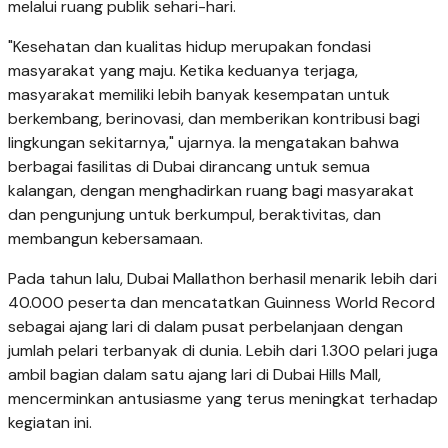
melalui ruang publik sehari-hari.
"Kesehatan dan kualitas hidup merupakan fondasi
masyarakat yang maju. Ketika keduanya terjaga,
masyarakat memiliki lebih banyak kesempatan untuk
berkembang, berinovasi, dan memberikan kontribusi bagi
lingkungan sekitarnya," ujarnya. Ia mengatakan bahwa
berbagai fasilitas di Dubai dirancang untuk semua
kalangan, dengan menghadirkan ruang bagi masyarakat
dan pengunjung untuk berkumpul, beraktivitas, dan
membangun kebersamaan.
Pada tahun lalu, Dubai Mallathon berhasil menarik lebih dari
40.000 peserta dan mencatatkan Guinness World Record
sebagai ajang lari di dalam pusat perbelanjaan dengan
jumlah pelari terbanyak di dunia. Lebih dari 1.300 pelari juga
ambil bagian dalam satu ajang lari di Dubai Hills Mall,
mencerminkan antusiasme yang terus meningkat terhadap
kegiatan ini.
══════════════════════════════
* **EXERCISE DETAILS**:
Should there be pictures in the data, leave them out and return the rest exactly.

* **OUTPUT FOR THIS EXERCISE**:
melalui ruang publik sehari-hari.
"Kesehatan dan kualitas hidup merupakan fondasi
masyarakat yang maju. Ketika keduanya terjaga,
masyarakat memiliki lebih banyak kesempatan untuk
berkembang, berinovasi, dan memberikan kontribusi bagi
lingkungan sekitarnya," ujarnya. Ia mengatakan bahwa
berbagai fasilitas di Dubai dirancang untuk semua
kalangan, dengan menghadirkan ruang bagi masyarakat
dan pengunjung untuk berkumpul, beraktivitas, dan
membangun kebersamaan.
Pada tahun lalu, Dubai Mallathon berhasil menarik lebih dari
40.000 peserta dan mencatatkan Guinness World Record
sebagai ajang lari di dalam pusat perbelanjaan dengan
jumlah pelari terbanyak di dunia. Lebih dari 1.300 pelari juga
ambil bagian dalam satu ajang lari di Dubai Hills Mall,
mencerminkan antusiasme yang terus meningkat terhadap
kegiatan ini.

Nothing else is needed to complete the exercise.